> [Record set]:
—————
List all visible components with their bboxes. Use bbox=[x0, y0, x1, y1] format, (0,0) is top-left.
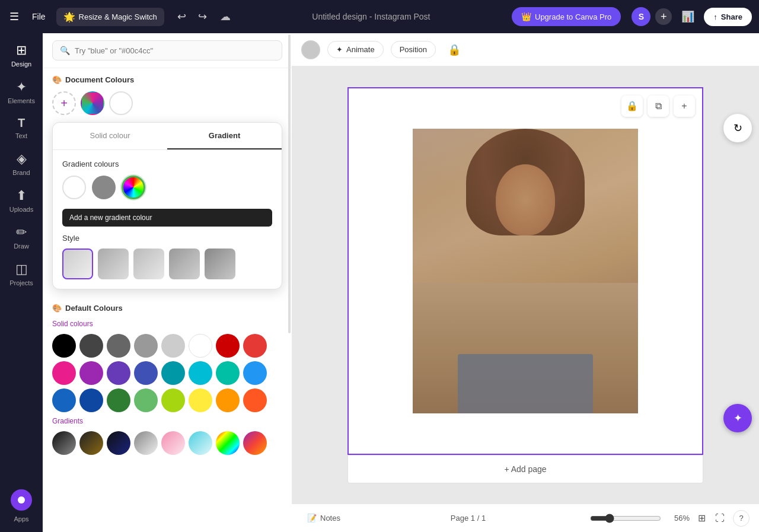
swatch-black[interactable] bbox=[52, 334, 76, 358]
analytics-icon[interactable]: 📊 bbox=[677, 8, 699, 26]
projects-icon: ◫ bbox=[15, 262, 28, 277]
gradient-swatch-1[interactable] bbox=[52, 431, 76, 455]
swatch-darkgreen[interactable] bbox=[107, 388, 130, 412]
swatch-midgray[interactable] bbox=[134, 334, 158, 358]
ai-assistant-button[interactable]: ✦ bbox=[723, 404, 752, 432]
sidebar-label-apps: Apps bbox=[14, 515, 28, 523]
palette-icon-2: 🎨 bbox=[52, 304, 62, 313]
file-menu[interactable]: File bbox=[27, 9, 50, 24]
menu-icon[interactable]: ☰ bbox=[7, 8, 21, 26]
swatch-lime[interactable] bbox=[161, 388, 185, 412]
sidebar-item-uploads[interactable]: ⬆ Uploads bbox=[4, 183, 39, 218]
swatch-blue[interactable] bbox=[243, 361, 267, 385]
bottom-bar: 📝 Notes Page 1 / 1 56% ⊞ ⛶ ? bbox=[292, 504, 759, 532]
sidebar-item-brand[interactable]: ◈ Brand bbox=[4, 146, 39, 181]
upgrade-button[interactable]: 👑 Upgrade to Canva Pro bbox=[512, 7, 621, 26]
canvas-viewport[interactable]: 🔒 ⧉ + bbox=[292, 66, 759, 504]
style-swatch-1[interactable] bbox=[62, 249, 93, 279]
default-colours-title: 🎨 Default Colours bbox=[52, 304, 282, 313]
sidebar-label-design: Design bbox=[11, 60, 31, 68]
gradient-swatch-3[interactable] bbox=[107, 431, 130, 455]
zoom-slider[interactable] bbox=[590, 514, 661, 523]
help-button[interactable]: ? bbox=[733, 510, 750, 527]
add-page-button[interactable]: + Add page bbox=[347, 455, 703, 483]
user-avatar[interactable]: S bbox=[632, 7, 650, 26]
swatch-darkred[interactable] bbox=[216, 334, 240, 358]
document-title[interactable]: Untitled design - Instagram Post bbox=[237, 12, 506, 21]
sidebar-item-draw[interactable]: ✏ Draw bbox=[4, 220, 39, 254]
magic-switch-button[interactable]: 🌟 Resize & Magic Switch bbox=[56, 8, 164, 26]
sidebar-item-elements[interactable]: ✦ Elements bbox=[4, 75, 39, 109]
swatch-white[interactable] bbox=[189, 334, 212, 358]
notes-button[interactable]: 📝 Notes bbox=[301, 510, 346, 526]
lock-canvas-button[interactable]: 🔒 bbox=[621, 95, 643, 117]
swatch-indigo[interactable] bbox=[134, 361, 158, 385]
sidebar-label-text: Text bbox=[15, 132, 27, 139]
gradient-swatch-white[interactable] bbox=[62, 176, 86, 199]
gradient-swatches bbox=[62, 176, 272, 199]
lock-button[interactable]: 🔒 bbox=[443, 41, 465, 59]
gradient-swatch-6[interactable] bbox=[189, 431, 212, 455]
canvas-container: 🔒 ⧉ + bbox=[347, 87, 703, 483]
add-collaborator-button[interactable]: + bbox=[655, 8, 672, 25]
sidebar-label-elements: Elements bbox=[8, 97, 35, 104]
sidebar-label-projects: Projects bbox=[9, 279, 33, 286]
gradient-swatch-2[interactable] bbox=[79, 431, 103, 455]
swatch-lightgray[interactable] bbox=[161, 334, 185, 358]
solid-colours-label: Solid colours bbox=[52, 320, 282, 328]
canvas-controls: 🔒 ⧉ + bbox=[621, 95, 695, 117]
swatch-darkcyan[interactable] bbox=[161, 361, 185, 385]
search-input[interactable] bbox=[75, 46, 275, 55]
document-gradient-swatch[interactable] bbox=[81, 91, 104, 115]
style-swatch-5[interactable] bbox=[205, 249, 235, 279]
sidebar-item-projects[interactable]: ◫ Projects bbox=[4, 257, 39, 291]
swatch-green[interactable] bbox=[134, 388, 158, 412]
swatch-yellow[interactable] bbox=[189, 388, 212, 412]
share-icon: ↑ bbox=[713, 12, 717, 21]
swatch-purple[interactable] bbox=[79, 361, 103, 385]
swatch-hotpink[interactable] bbox=[52, 361, 76, 385]
style-swatch-3[interactable] bbox=[133, 249, 164, 279]
swatch-orange[interactable] bbox=[216, 388, 240, 412]
undo-button[interactable]: ↩ bbox=[173, 8, 191, 26]
sidebar-label-brand: Brand bbox=[12, 169, 30, 176]
position-button[interactable]: Position bbox=[391, 41, 436, 58]
swatch-darkgray[interactable] bbox=[79, 334, 103, 358]
document-white-swatch[interactable] bbox=[109, 91, 133, 115]
swatch-cyan[interactable] bbox=[189, 361, 212, 385]
swatch-deeporange[interactable] bbox=[243, 388, 267, 412]
gradient-swatch-gray[interactable] bbox=[92, 176, 116, 199]
sidebar-item-text[interactable]: T Text bbox=[4, 112, 39, 144]
swatch-deeppurple[interactable] bbox=[107, 361, 130, 385]
add-document-colour-button[interactable]: + bbox=[52, 91, 76, 115]
save-to-cloud-icon[interactable]: ☁ bbox=[220, 10, 231, 23]
document-colours-section: 🎨 Document Colours + bbox=[43, 68, 292, 122]
gradient-swatch-8[interactable] bbox=[243, 431, 267, 455]
tab-gradient[interactable]: Gradient bbox=[167, 123, 282, 149]
swatch-navyblue[interactable] bbox=[79, 388, 103, 412]
magic-refresh-button[interactable]: ↻ bbox=[723, 114, 752, 142]
swatch-teal[interactable] bbox=[216, 361, 240, 385]
sidebar-item-apps[interactable]: Apps bbox=[4, 485, 39, 527]
tab-solid-colour[interactable]: Solid colour bbox=[53, 123, 167, 149]
sidebar-item-design[interactable]: ⊞ Design bbox=[4, 38, 39, 72]
fullscreen-button[interactable]: ⛶ bbox=[712, 510, 728, 526]
swatch-gray[interactable] bbox=[107, 334, 130, 358]
swatch-red[interactable] bbox=[243, 334, 267, 358]
add-gradient-colour-button[interactable] bbox=[122, 176, 145, 199]
expand-canvas-button[interactable]: + bbox=[674, 95, 695, 117]
gradient-swatch-5[interactable] bbox=[161, 431, 185, 455]
color-preview-swatch[interactable] bbox=[301, 40, 320, 59]
redo-button[interactable]: ↪ bbox=[193, 8, 212, 26]
canvas-frame[interactable]: 🔒 ⧉ + bbox=[347, 87, 703, 455]
style-swatch-4[interactable] bbox=[169, 249, 200, 279]
style-swatches bbox=[53, 249, 282, 289]
share-button[interactable]: ↑ Share bbox=[704, 8, 752, 26]
gradient-swatch-4[interactable] bbox=[134, 431, 158, 455]
style-swatch-2[interactable] bbox=[98, 249, 129, 279]
grid-view-button[interactable]: ⊞ bbox=[694, 510, 709, 526]
animate-button[interactable]: ✦ Animate bbox=[327, 41, 384, 58]
gradient-swatch-7[interactable] bbox=[216, 431, 240, 455]
duplicate-canvas-button[interactable]: ⧉ bbox=[648, 95, 669, 117]
swatch-darkblue[interactable] bbox=[52, 388, 76, 412]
—————
> [Problem description]: An exact copy of every line above is needed, without the images.

> [Result below]:
List all visible components with their bboxes. Use bbox=[x0, y0, x1, y1] format, (0,0) is top-left.
swatch-black[interactable] bbox=[52, 334, 76, 358]
analytics-icon[interactable]: 📊 bbox=[677, 8, 699, 26]
projects-icon: ◫ bbox=[15, 262, 28, 277]
gradient-swatch-1[interactable] bbox=[52, 431, 76, 455]
swatch-darkgreen[interactable] bbox=[107, 388, 130, 412]
swatch-midgray[interactable] bbox=[134, 334, 158, 358]
ai-assistant-button[interactable]: ✦ bbox=[723, 404, 752, 432]
sidebar-label-apps: Apps bbox=[14, 515, 28, 523]
palette-icon-2: 🎨 bbox=[52, 304, 62, 313]
file-menu[interactable]: File bbox=[27, 9, 50, 24]
menu-icon[interactable]: ☰ bbox=[7, 8, 21, 26]
swatch-lime[interactable] bbox=[161, 388, 185, 412]
sidebar-item-uploads[interactable]: ⬆ Uploads bbox=[4, 183, 39, 218]
swatch-blue[interactable] bbox=[243, 361, 267, 385]
bottom-bar: 📝 Notes Page 1 / 1 56% ⊞ ⛶ ? bbox=[292, 504, 759, 532]
sidebar-item-brand[interactable]: ◈ Brand bbox=[4, 146, 39, 181]
upgrade-button[interactable]: 👑 Upgrade to Canva Pro bbox=[512, 7, 621, 26]
canvas-viewport[interactable]: 🔒 ⧉ + bbox=[292, 66, 759, 504]
style-swatch-1[interactable] bbox=[62, 249, 93, 279]
default-colours-title: 🎨 Default Colours bbox=[52, 304, 282, 313]
sidebar-label-design: Design bbox=[11, 60, 31, 68]
gradient-swatch-3[interactable] bbox=[107, 431, 130, 455]
zoom-slider[interactable] bbox=[590, 514, 661, 523]
help-button[interactable]: ? bbox=[733, 510, 750, 527]
add-page-button[interactable]: + Add page bbox=[347, 455, 703, 483]
user-avatar[interactable]: S bbox=[632, 7, 650, 26]
swatch-darkred[interactable] bbox=[216, 334, 240, 358]
document-title[interactable]: Untitled design - Instagram Post bbox=[237, 12, 506, 21]
sidebar-item-draw[interactable]: ✏ Draw bbox=[4, 220, 39, 254]
magic-switch-button[interactable]: 🌟 Resize & Magic Switch bbox=[56, 8, 164, 26]
sidebar-item-elements[interactable]: ✦ Elements bbox=[4, 75, 39, 109]
swatch-white[interactable] bbox=[189, 334, 212, 358]
notes-button[interactable]: 📝 Notes bbox=[301, 510, 346, 526]
lock-canvas-button[interactable]: 🔒 bbox=[621, 95, 643, 117]
swatch-indigo[interactable] bbox=[134, 361, 158, 385]
sidebar-label-text: Text bbox=[15, 132, 27, 139]
gradient-swatch-white[interactable] bbox=[62, 176, 86, 199]
gradient-swatches bbox=[62, 176, 272, 199]
lock-button[interactable]: 🔒 bbox=[443, 41, 465, 59]
gradient-swatch-6[interactable] bbox=[189, 431, 212, 455]
canvas-container: 🔒 ⧉ + bbox=[347, 87, 703, 483]
add-collaborator-button[interactable]: + bbox=[655, 8, 672, 25]
sidebar-label-elements: Elements bbox=[8, 97, 35, 104]
sidebar-label-projects: Projects bbox=[9, 279, 33, 286]
gradient-swatch-2[interactable] bbox=[79, 431, 103, 455]
swatch-lightgray[interactable] bbox=[161, 334, 185, 358]
solid-colours-label: Solid colours bbox=[52, 320, 282, 328]
canvas-controls: 🔒 ⧉ + bbox=[621, 95, 695, 117]
swatch-darkcyan[interactable] bbox=[161, 361, 185, 385]
search-input[interactable] bbox=[75, 46, 275, 55]
document-gradient-swatch[interactable] bbox=[81, 91, 104, 115]
style-swatch-5[interactable] bbox=[205, 249, 235, 279]
sidebar-item-projects[interactable]: ◫ Projects bbox=[4, 257, 39, 291]
swatch-green[interactable] bbox=[134, 388, 158, 412]
swatch-yellow[interactable] bbox=[189, 388, 212, 412]
share-icon: ↑ bbox=[713, 12, 717, 21]
swatch-purple[interactable] bbox=[79, 361, 103, 385]
swatch-hotpink[interactable] bbox=[52, 361, 76, 385]
style-swatch-3[interactable] bbox=[133, 249, 164, 279]
swatch-orange[interactable] bbox=[216, 388, 240, 412]
undo-button[interactable]: ↩ bbox=[173, 8, 191, 26]
sidebar-label-brand: Brand bbox=[12, 169, 30, 176]
position-button[interactable]: Position bbox=[391, 41, 436, 58]
swatch-darkgray[interactable] bbox=[79, 334, 103, 358]
document-white-swatch[interactable] bbox=[109, 91, 133, 115]
swatch-cyan[interactable] bbox=[189, 361, 212, 385]
swatch-deeporange[interactable] bbox=[243, 388, 267, 412]
gradient-swatch-gray[interactable] bbox=[92, 176, 116, 199]
sidebar-item-text[interactable]: T Text bbox=[4, 112, 39, 144]
swatch-deeppurple[interactable] bbox=[107, 361, 130, 385]
add-document-colour-button[interactable]: + bbox=[52, 91, 76, 115]
save-to-cloud-icon[interactable]: ☁ bbox=[220, 10, 231, 23]
document-colours-section: 🎨 Document Colours + bbox=[43, 68, 292, 122]
gradient-swatch-8[interactable] bbox=[243, 431, 267, 455]
tab-gradient[interactable]: Gradient bbox=[167, 123, 282, 149]
swatch-navyblue[interactable] bbox=[79, 388, 103, 412]
magic-refresh-button[interactable]: ↻ bbox=[723, 114, 752, 142]
swatch-teal[interactable] bbox=[216, 361, 240, 385]
sidebar-item-apps[interactable]: Apps bbox=[4, 485, 39, 527]
tab-solid-colour[interactable]: Solid colour bbox=[53, 123, 167, 149]
sidebar-item-design[interactable]: ⊞ Design bbox=[4, 38, 39, 72]
fullscreen-button[interactable]: ⛶ bbox=[712, 510, 728, 526]
swatch-gray[interactable] bbox=[107, 334, 130, 358]
swatch-red[interactable] bbox=[243, 334, 267, 358]
add-gradient-colour-button[interactable] bbox=[122, 176, 145, 199]
expand-canvas-button[interactable]: + bbox=[674, 95, 695, 117]
gradient-swatch-5[interactable] bbox=[161, 431, 185, 455]
color-preview-swatch[interactable] bbox=[301, 40, 320, 59]
redo-button[interactable]: ↪ bbox=[193, 8, 212, 26]
canvas-frame[interactable]: 🔒 ⧉ + bbox=[347, 87, 703, 455]
style-swatch-4[interactable] bbox=[169, 249, 200, 279]
style-swatches bbox=[53, 249, 282, 289]
share-button[interactable]: ↑ Share bbox=[704, 8, 752, 26]
gradient-swatch-4[interactable] bbox=[134, 431, 158, 455]
style-swatch-2[interactable] bbox=[98, 249, 129, 279]
grid-view-button[interactable]: ⊞ bbox=[694, 510, 709, 526]
animate-button[interactable]: ✦ Animate bbox=[327, 41, 384, 58]
gradient-swatch-7[interactable] bbox=[216, 431, 240, 455]
duplicate-canvas-button[interactable]: ⧉ bbox=[648, 95, 669, 117]
swatch-darkblue[interactable] bbox=[52, 388, 76, 412]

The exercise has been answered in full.